Réservé, le jeune homme ne tient pas à s’épancher sur son rapport à la sexualité, bien que chacun de ses titres y renvoie directement, abordant la question de la masturbation dans Cameltoe Shop ou décrivant un rapport sexuel en voiture dans ASMR. Si l’engouement autour d’Only Fire vient essentiellement du caractère explicite de ses paroles, leur nature constitue également un potentiel frein au développement du projet. Parce qu’un mot sur deux devrait être censuré pour qu’un de ses morceaux puisse passer à la radio, la diffusion de ses titres en dehors du net est compromise. Peu importe, le producteur n’a pas l’ambition de devenir mainstream : “Je suis incapable d’écrire une chanson normale, donc je ne pense pas que j’écrirai un jour des morceaux aseptisés pour toucher une plus large audience.” L’idée derrière cet usage alternatif du langage, c’est de prendre le public par les tripes : “Je veux que les gens qui écoutent soient choqués, peut-être dégoutés parfois, mais surtout qu’ils en sortent quelque chose de positif : une forme de plaisir décomplexé, qui les fasse se sentir fier et plein d’énergie. Je veux les faire bouger.”

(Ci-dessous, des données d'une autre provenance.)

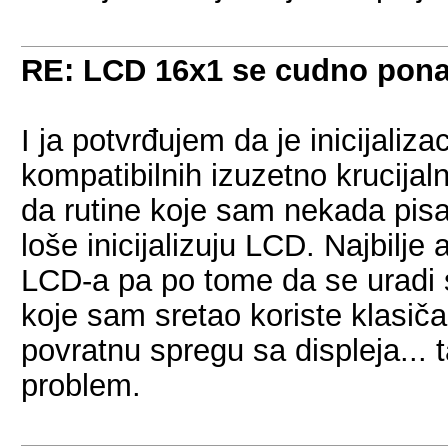
RE: LCD 16x1 se cudno pon
I ja potvrđujem da je inicijali
kompatibilnih izuzetno krucijaln
da rutine koje sam nekada pisa
loše inicijalizuju LCD. Najbil
LCD-a pa po tome da se uradi si
koje sam sretao koriste klasiča
povratnu spregu sa displeja... t
problem.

Si les titres de son premier album n’avaient pas un grand intérêt musical et n’auraient probablement pas autant décollé sans leurs paroles, Only Fire franchit un cap avec Double Penetration, son second album sorti en 2020. À travers ses dix titres catchy et dansants, il parvient à sublimer la blague et à offrir une vraie prétention artistique à ce qui aurait pu rester un simple troll (attitude polémique d’internautes n’ayant d’autre but que la provocation). Aussi bien inspiré par l’électro-pop de Flume que par la néo-pop expérimentale et avant-gardiste d’Arca, Only Fire produit des morceaux au carrefour de l’EDM et de la musique alternative, dans un mouvement semblable à celui initié par feu l’artiste SOPHIE, qu’il admire particulièrement. L’un des morceaux les plus réussis, Cruel Summer, sorte de ballade digitale dans laquelle Siri déplore une récente rupture amoureuse, est à la fois sombre et entraînant, oscillant entre latin-music et envolées digitales. Il tranche définitivement avec le reste de l’album. Notre coup de cœur, ASMR, a tout pour devenir un hit de festival, avec son rythme effréné et ses kicks éhontés, ponctués de petits gémissements suggestifs. Pour l’instant, Only Fire n’a pas encore eu l’occasion de porter ses morceaux sur scène, mais ça devrait arriver très vite… si le jeune homme parvient à vaincre le trac atroce dont il dit souffrir.
Hoe Language, d’Only Fire, sortie prévue courant 2021.